### Task to carry out
In the data that follows, find the line with "hamas (256, 2324)"; transcribe it, every later line up to the one with "Pomorski promet kroz", and that line as well, exactly and with no others.

/---

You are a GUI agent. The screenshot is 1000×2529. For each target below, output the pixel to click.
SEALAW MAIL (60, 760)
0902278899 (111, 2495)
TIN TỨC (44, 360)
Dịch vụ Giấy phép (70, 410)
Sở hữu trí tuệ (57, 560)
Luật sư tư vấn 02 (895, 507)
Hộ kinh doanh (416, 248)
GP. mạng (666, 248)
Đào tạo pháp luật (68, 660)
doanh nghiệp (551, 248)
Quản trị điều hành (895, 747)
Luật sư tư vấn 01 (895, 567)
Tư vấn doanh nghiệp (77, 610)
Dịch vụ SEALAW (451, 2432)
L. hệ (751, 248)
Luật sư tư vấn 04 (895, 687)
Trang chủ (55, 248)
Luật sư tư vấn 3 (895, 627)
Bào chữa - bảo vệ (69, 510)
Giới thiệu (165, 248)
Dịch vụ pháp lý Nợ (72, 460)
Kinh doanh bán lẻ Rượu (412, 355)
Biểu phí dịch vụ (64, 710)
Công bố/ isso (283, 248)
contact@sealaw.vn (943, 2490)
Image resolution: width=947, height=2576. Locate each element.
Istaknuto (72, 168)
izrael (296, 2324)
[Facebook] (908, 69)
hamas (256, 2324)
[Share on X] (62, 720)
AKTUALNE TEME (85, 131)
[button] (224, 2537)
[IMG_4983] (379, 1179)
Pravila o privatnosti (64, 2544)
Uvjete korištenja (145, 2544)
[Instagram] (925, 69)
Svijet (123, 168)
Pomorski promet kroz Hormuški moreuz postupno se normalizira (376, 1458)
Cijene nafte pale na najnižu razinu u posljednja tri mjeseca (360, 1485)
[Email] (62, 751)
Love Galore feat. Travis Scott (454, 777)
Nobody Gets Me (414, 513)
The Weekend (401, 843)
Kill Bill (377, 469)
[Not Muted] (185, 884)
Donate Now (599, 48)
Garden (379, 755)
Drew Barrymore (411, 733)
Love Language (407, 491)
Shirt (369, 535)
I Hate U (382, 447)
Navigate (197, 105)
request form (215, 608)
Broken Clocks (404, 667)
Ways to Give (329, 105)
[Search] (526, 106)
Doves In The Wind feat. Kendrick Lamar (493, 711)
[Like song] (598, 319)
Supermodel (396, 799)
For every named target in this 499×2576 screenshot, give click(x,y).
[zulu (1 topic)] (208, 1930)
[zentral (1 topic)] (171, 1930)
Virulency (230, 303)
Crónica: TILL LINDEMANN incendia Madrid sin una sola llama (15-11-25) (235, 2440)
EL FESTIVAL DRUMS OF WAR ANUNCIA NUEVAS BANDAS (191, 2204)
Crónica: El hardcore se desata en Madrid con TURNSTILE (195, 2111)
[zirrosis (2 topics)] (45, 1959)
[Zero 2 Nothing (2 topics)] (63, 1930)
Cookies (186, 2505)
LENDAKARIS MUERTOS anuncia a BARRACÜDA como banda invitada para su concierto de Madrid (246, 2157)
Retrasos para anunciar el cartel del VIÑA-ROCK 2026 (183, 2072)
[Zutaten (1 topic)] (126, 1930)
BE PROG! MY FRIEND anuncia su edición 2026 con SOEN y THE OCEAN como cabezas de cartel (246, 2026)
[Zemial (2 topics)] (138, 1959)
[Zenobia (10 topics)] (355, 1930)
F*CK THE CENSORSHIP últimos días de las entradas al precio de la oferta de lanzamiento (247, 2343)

\---

### Final answer
hamas (256, 2324)
[Share on X] (62, 720)
AKTUALNE TEME (85, 131)
[button] (224, 2537)
[IMG_4983] (379, 1179)
Pravila o privatnosti (64, 2544)
Uvjete korištenja (145, 2544)
[Instagram] (925, 69)
Svijet (123, 168)
Pomorski promet kroz Hormuški moreuz postupno se normalizira (376, 1458)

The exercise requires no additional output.